Geneviève Lajoie
Agence QMI

L'île d'Anticosti n'a pas de prix, selon Philippe Couillard

Geneviève Lajoie

QUÉBEC - Un milieu naturel comme l'île d'Anticosti, ça n'a pas de prix, selon Philippe Couillard. Le désaveu du premier ministre à l'égard du projet d'exploration des hydrocarbures sur Anticosti a déjà coûté 18 millions $ aux contribuables québécois, a révélé notre Bureau parlementaire.

Pour M. Couillard, cet argent n'est pas perdu. «Il n'y a pas que les chiffres dans la vie, un milieu naturel comme Anticosti, c'est une richesse pour le Québec que je veux également qu'on transmette à nos enfants et nos petits-enfants. Pour moi, c'est aussi important», a-t-il réagi, jeudi, à l'entrée du caucus présessionnel du gouvernement.

Le premier ministre soutient que le précédent gouvernement a fait une «erreur» en signant un partenariat avec des entreprises pétrolières pour explorer le sous-sol de l'Île.

«On n'aurait jamais dû lancer l'investissement public, faire de l'exploration avec fracturation sans une évaluation environnementale complète», insiste-t-il.

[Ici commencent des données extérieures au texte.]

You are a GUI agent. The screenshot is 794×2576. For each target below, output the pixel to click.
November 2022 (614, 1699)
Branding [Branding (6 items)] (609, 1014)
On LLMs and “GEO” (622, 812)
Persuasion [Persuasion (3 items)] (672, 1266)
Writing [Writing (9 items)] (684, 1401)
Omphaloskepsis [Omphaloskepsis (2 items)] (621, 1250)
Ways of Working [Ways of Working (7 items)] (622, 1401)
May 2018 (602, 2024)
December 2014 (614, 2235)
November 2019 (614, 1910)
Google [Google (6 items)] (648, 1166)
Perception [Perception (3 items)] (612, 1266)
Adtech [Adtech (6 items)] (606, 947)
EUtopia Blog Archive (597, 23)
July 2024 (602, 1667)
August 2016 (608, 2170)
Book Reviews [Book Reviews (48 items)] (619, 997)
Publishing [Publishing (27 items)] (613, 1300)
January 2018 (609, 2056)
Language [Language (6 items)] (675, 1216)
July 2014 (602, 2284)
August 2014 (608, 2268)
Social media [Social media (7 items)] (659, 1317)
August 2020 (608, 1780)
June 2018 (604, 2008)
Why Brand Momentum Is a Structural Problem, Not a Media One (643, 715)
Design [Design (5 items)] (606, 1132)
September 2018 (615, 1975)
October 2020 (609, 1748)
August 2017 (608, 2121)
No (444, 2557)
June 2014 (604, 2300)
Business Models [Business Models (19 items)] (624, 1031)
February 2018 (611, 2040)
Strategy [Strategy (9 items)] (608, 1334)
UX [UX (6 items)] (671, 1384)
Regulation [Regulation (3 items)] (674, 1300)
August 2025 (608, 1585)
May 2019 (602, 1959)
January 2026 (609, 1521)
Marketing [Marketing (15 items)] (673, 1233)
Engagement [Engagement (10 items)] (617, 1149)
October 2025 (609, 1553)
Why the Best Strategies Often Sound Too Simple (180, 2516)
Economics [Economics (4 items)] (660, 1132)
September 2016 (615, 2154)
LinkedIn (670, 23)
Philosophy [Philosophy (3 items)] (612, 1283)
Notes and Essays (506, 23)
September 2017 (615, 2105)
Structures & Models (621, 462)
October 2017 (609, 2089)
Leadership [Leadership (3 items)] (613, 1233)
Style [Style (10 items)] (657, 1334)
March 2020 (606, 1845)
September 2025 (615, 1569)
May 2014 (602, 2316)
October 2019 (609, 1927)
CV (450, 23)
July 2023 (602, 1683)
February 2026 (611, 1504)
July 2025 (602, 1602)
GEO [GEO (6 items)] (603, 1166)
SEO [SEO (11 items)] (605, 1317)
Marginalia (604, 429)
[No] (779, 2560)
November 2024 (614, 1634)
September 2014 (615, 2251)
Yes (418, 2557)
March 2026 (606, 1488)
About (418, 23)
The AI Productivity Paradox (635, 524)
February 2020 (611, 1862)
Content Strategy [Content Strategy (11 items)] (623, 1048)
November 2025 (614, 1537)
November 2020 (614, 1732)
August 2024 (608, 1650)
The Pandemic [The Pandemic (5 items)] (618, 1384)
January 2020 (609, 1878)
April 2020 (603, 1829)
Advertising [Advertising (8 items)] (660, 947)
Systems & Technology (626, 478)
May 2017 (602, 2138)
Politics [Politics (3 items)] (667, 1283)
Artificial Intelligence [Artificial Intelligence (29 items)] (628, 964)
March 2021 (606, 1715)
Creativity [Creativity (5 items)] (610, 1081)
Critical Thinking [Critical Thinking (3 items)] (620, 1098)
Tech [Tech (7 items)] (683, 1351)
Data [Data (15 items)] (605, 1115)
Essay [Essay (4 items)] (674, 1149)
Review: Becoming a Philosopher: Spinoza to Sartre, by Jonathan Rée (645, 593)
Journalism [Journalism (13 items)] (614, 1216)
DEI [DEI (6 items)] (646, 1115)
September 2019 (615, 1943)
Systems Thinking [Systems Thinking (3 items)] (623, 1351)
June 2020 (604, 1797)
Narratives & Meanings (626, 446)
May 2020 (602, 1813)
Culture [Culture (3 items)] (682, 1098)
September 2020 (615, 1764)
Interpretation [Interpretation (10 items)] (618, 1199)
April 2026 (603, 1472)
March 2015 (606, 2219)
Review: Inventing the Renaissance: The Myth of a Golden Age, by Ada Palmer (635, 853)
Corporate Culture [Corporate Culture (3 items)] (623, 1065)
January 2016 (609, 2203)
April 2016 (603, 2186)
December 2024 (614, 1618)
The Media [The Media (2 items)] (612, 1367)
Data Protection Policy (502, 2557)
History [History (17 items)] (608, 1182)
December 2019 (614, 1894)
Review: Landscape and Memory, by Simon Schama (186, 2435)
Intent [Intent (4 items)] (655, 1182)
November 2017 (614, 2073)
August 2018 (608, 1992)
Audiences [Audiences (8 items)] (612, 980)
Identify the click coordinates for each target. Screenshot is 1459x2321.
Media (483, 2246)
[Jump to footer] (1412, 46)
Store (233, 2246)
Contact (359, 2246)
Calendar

Philippe Couillard portera d'ailleurs une attention particulière à l'étude environnementale stratégique sur Anticosti, dont le rapport est attendu dans les prochaines semaines. «On doit un peu réparer tout ça», a dit le premier ministre.

Investissements plombés

Québec a dépensé plus de 13 millions $ jusqu'à maintenant dans les travaux préparatoires visant à confirmer le potentiel pétrolier et gazier sur Anticosti, selon nos informations.

Plus encore, les déclarations du premier ministre, qui a pratiquement enterré le projet lors de son passage à la conférence internationale de Paris sur les changements climatiques, ont contribué à plomber les investissements du gouvernement dans la filière énergétique.

En deux mois, le gouvernement (Ressources Québec) a subi des pertes boursières de près de 4 millions $ dans les titres de Junex et Pétrolia. Sans parler des pertes enregistrées par la Caisse de dépôt et placement dans les deux mêmes entreprises, qui atteignent au moins 700 000 $.

Plusieurs s'inquiètent de l'impact de la position du premier ministre sur les investisseurs. Philippe Couillard rétorque que le Québec est ouvert à l'investissement, mais pas au prix de notre environnement.

«Il faut le répéter, on a un devoir de précaution envers nous-mêmes et envers les prochaines générations.»

Il ajoute que le gouvernement soutient néanmoins l'entreprise québécoise Pétrolia dans d'autres projets, notamment l'exploitation pétrolière sur la péninsule gaspésienne.